TASK:
Copy exactly the last part of the entries, starting from the line with "tarjoamme vankan tukiverkoston ja" and including the final line.

*** Opening of DATA EXTRACTS ***

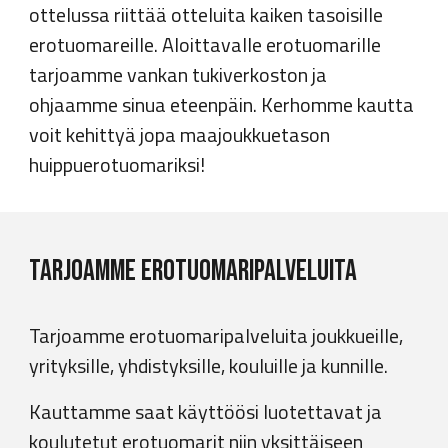
ottelussa riittää otteluita kaiken tasoisille
erotuomareille.
Aloittavalle erotuomarille
tarjoamme vankan tukiverkoston ja
ohjaamme sinua eteenpäin.
Kerhomme kautta
voit kehittyä jopa maajoukkuetason
huippuerotuomariksi
!
Tarjoamme erotuomaripalveluita
Tarjoamme erotuomaripalveluita joukkueille,
yrityksille,
yhdistyksille, kouluille ja kunnille.
Kauttamme saat käyttöösi luotettavat ja
koulutetut erotuomarit niin yksittäiseen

*** Close of DATA EXTRACTS ***

TASK ANSWER:
tarjoamme vankan tukiverkoston ja
ohjaamme sinua eteenpäin.
Kerhomme kautta
voit kehittyä jopa maajoukkuetason
huippuerotuomariksi
!
Tarjoamme erotuomaripalveluita
Tarjoamme erotuomaripalveluita joukkueille,
yrityksille,
yhdistyksille, kouluille ja kunnille.
Kauttamme saat käyttöösi luotettavat ja
koulutetut erotuomarit niin yksittäiseen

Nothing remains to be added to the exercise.